I don't think your point is that far adrift from (Perl) "should not hide the existence of OS-level threads, or fail to provide access to lower level concurrency control constructs".
The sentence you quote -- "But equally, don't throw the baby out with the bath water. Flames are dangerous; but oh so very useful." -- is (in section 2 of my reply) aimed directly at the paper you cite.
However, your quote from the P6 spec. is also questionable if the resulting low-level constructs end up being anything like Perl5's.
Simply exposing the low-level system constructs, especially if they are forced into being POSIX compatible emulations over the underlying OS is arguably worse. You'd just be recreating all the bad bits of the Perl5 implementation.
And the addition of Futures as the only alternative will do little to make things better. See below.
Are you really saying that, when solving any concurrent problem correctly (data-wise), Futures are never (or seldom) simpler for the programmers writing, reading, and modifying the code than directly using the underlying low level concurrency constructs ?
No. I like Futures a lot. They are the best (cleanest; easiest to grasp), high level threading construct I've yet seen. For a certain class of problems, a well implemented -- and that means NOT the obvious, naive implementation -- they can/could be a very simple and effective solution.
But, I'm am saying that they move the problems somewhere else.
In effect, all (naive) Futures do, is wrap-over (hide) the mechanics of ThreadCreate() and ThreadJoin(), And all their problems still persist.
When a Future comes to be realised -- the thread comes to be joined -- if that thread is not yet finished, it will block. And as soon as you have blocking, you have the potential for deadlocking, live-locking and priority inversion. Except now the locking is hidden from, and inaccessible to the programmer.

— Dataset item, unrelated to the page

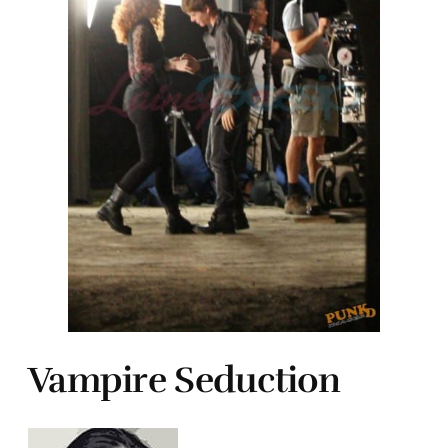
Vampire Seduction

And what's worse, the very simplicity of Futures is -- as happened with the synchronized keyword in Java -- going to encourage people to throw threads at everything without understanding or thinking through the consequences. The very act of providing a simple, high-level construct that hides much of the mechanics of threading and locking, will encourage them to be used widely and inappropriately.

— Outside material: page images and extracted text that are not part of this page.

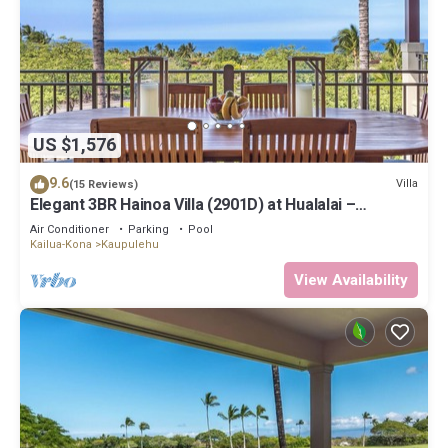
US $1,576
9.6
Villa
(15 Reviews)
Elegant 3BR Hainoa Villa (2901D) at Hualalai –
Expansive Ocean Views
Air Conditioner
Parking
Pool
Kailua-Kona
Kaupulehu
View Availability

It is possible to implement the hidden lock such that it will detect deadlocks and produce diagnostics, but the runtime penalties of every implementation I have seen are such that for any performance critical application -- why else are you using threading? -- the penalties add up to the point where programmers will need to revert to the low-level constructs in order to regain the level of control they need to realise the performance they are seeking.
And finally, there are a whole raft of classes of algorithm for which (naive) Futures are not just inappropriate, but completely unusable. For some of these classes, a sophisticated implementation can mitigate that and render them usable; but that is still the subject of research.
The bottom line is that to implement Futures such that they are reliable, easy to use and sophisticated enough to allow their use for a wide range of problems, is extremely hard. And testing them even harder. If P6 shipped -- should that mythical event ever occur -- with a naive implementation, or a poorly tested sophisticated one, the damage to its reputation would be huge.
Now think how long (and how many re-writes) it has taken for Java threading to approach some level of real usability.
I'd appreciate a link to a decent recent technical discussion of the problem of the heaviness of shared memory in P5 and reasonable potential fixes. Failing that, a couple paragraphs that summarize the problem and the fix you're suggesting would be great. Or maybe you could write a meditation that invites monks to focus on the technical issues related to the problem and potential fixes?
I started to put something together in reply to Corion's post above, but RL took priority. Give me a week or two and I'll post my demonstration of the problems, highlight (some of) the source(s) of those problems; and offer some suggestions as to how they could be solved (for perl5).